*** Opening GIVEN DATA ***

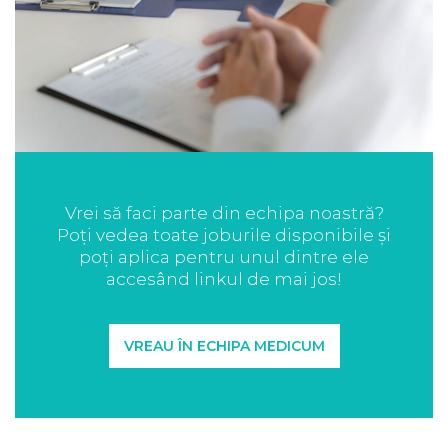
Vrei să faci parte din echipa noastră?
Poți vedea toate joburile disponibile și
poți aplica pentru unul dintre ele
accesând linkul de mai jos!
VREAU ÎN ECHIPA MEDICUM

*** Closing GIVEN DATA ***

__DIRECTIONS__: Write out word for word every line from the one containing "accesând linkul de mai jos!" through the last line of the data, and no other line.

__RESPONSE TO THIS TASK__:
accesând linkul de mai jos!
VREAU ÎN ECHIPA MEDICUM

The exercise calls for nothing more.